In the next step, one must load the data set through the call of a particular method of `surprise.Dataset`. Specifically, `load_from_file()` loads a csv file. Surprise also allows to upload pandas' `DataFrame`. This time, it is required to upload the data frame with ratings by user per movie (i.e. in the tidy format) with `Dataset.load_from_df` and specify `reader` as the argument.
 
Lastly, `build_full_trainset()` method builds the training set from the entire data set. As demonstrated later, training on the whole data while using the best hyper tuning parameters is useful for the prediction of top arbitrary number of movies for each `userId`.

In [20]:
reader = Reader(rating_scale=(0.5, 5)) #line_format by default order of the fields
data = Dataset.load_from_df(ratings_flrd_df[["userId", "movieId", "rating"]], reader=reader)

trainset = data.build_full_trainset()

testset = trainset.build_anti_testset()


## Matrix Factorization
Matrix factorization is an effective CF technique because it benefits from the properties of linear algebra. Specifically, consider matrix $R$ as a record of various elements. As it is possible to decompose any integer into the product of its prime factor, matrix factorization also enables humans to explore information about matrices and their functional properties an array of elements.

In [21]:
def get_top_n(predictions, userId, movies_df, ratings_df, n = 10):
    '''Return the top N (default) movieId for a user,.i.e. userID and history for comparisom
    Args:
    Returns: 
  
    '''
    #Peart I.: Surprise docomuntation
    
    #1. First map the predictions to each user.
    top_n = defaultdict(list)
    for uid, iid, true_r, est, _ in predictions:
        top_n[uid].append((iid, est))

    #2. Then sort the predictions for each user and retrieve the k highest ones.
    for uid, user_ratings in top_n.items():
        user_ratings.sort(key = lambda x: x[1], reverse = True)
        top_n[uid] = user_ratings[: n ]
    
    #Part II.: inspired by: https://beckernick.github.io/matrix-factorization-recommender/
    
    #3. Tells how many movies the user has already rated
    user_data = ratings_df[ratings_df.userId == (userId)]
    print('User {0} has already rated {1} movies.'.format(userId, user_data.shape[0]))

    
    #4. Data Frame with predictions. 
    preds_df = pd.DataFrame([(id, pair[0],pair[1]) for id, row in top_n.items() for pair in row],
                        columns=["userId" ,"movieId","rat_pred"])
    
    
    #5. Return pred_usr, i.e. top N recommended movies with (merged) titles and genres. 
    pred_usr = preds_df[preds_df["userId"] == (userId)].merge(movies_df, how = 'left', left_on = 'movieId', right_on = 'movieId')
            
    #6. Return hist_usr, i.e. top N historically rated movies with (merged) titles and genres for holistic evaluation
    hist_usr = ratings_df[ratings_df.userId == (userId) ].sort_values("rating", ascending = False).merge\
    (movies_df, how = 'left', left_on = 'movieId', right_on = 'movieId')
    
    
    return hist_usr, pred_usr


## Non-Negative Matrix Factorization (NMF)

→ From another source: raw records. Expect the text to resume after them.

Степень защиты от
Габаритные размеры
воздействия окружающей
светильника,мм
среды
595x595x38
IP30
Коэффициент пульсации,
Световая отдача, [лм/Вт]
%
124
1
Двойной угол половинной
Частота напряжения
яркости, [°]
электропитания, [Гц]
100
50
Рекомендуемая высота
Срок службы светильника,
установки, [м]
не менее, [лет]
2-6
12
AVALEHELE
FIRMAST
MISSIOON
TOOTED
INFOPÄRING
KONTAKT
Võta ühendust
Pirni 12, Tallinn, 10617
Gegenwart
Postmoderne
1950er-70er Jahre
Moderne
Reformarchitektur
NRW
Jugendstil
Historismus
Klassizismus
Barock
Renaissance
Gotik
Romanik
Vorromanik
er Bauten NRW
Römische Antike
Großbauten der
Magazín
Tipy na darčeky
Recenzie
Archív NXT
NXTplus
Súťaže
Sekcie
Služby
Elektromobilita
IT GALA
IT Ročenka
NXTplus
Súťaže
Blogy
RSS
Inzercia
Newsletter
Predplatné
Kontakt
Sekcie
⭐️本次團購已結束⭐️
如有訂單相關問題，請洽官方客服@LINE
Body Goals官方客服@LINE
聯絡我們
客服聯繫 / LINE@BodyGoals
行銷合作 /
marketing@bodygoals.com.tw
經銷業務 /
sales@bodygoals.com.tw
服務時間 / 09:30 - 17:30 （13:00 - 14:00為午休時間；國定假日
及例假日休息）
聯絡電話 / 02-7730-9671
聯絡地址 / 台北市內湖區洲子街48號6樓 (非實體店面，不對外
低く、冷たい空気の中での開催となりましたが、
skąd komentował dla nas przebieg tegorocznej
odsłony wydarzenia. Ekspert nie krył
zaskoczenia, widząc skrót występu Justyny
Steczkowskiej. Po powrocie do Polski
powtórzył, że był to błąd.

Non-negative matrix factorization (NMF or NNMF), also non-negative matrix approximation is a group of algorithms in multivariate analysis and linear algebra where a matrix V is factorized into (usually) two matrices W and H, with the property that all three matrices have no negative elements
\
$R_{n*d} = W_{n*r} H_{r*d}$

In [22]:
algo_NMF = NMF(n_factors = 16)
algo_NMF.fit(trainset)


# Predict ratings for all pairs (u, i) that are NOT in the training set.
testset = trainset.build_anti_testset()
predictions = algo_NMF.test(testset)

In [27]:
hist_NMF_124, pred_NMF_124 = get_top_n(predictions, movies_df = movies_df, userId = 124, ratings_df = ratings_df)

User 124 has already rated 50 movies.


In [28]:
pred_NMF_124

Unnamed: 0,userId,movieId,rat_pred,title,genres
0,124,2583,5.0,Cookie's Fortune (1999),Comedy|Drama
1,124,6300,5.0,Flickering Lights (Blinkende lygter) (2000),Action|Comedy|Crime
2,124,177593,5.0,"Three Billboards Outside Ebbing, Missouri (2017)",Crime|Drama
3,124,3451,5.0,Guess Who's Coming to Dinner (1967),Drama
4,124,7842,5.0,Dune (2000),Drama|Fantasy|Sci-Fi
5,124,1945,5.0,On the Waterfront (1954),Crime|Drama
6,124,86781,5.0,Incendies (2010),Drama|Mystery|War
7,124,89759,5.0,"Separation, A (Jodaeiye Nader az Simin) (2011)",Drama
8,124,51931,5.0,Reign Over Me (2007),Drama
9,124,2732,5.0,Jules and Jim (Jules et Jim) (1961),Drama|Romance


In [25]:
hist_NMF_100, pred_NMF_100 = get_top_n(predictions, movies_df = movies_df, userId = 100, ratings_df = ratings_df)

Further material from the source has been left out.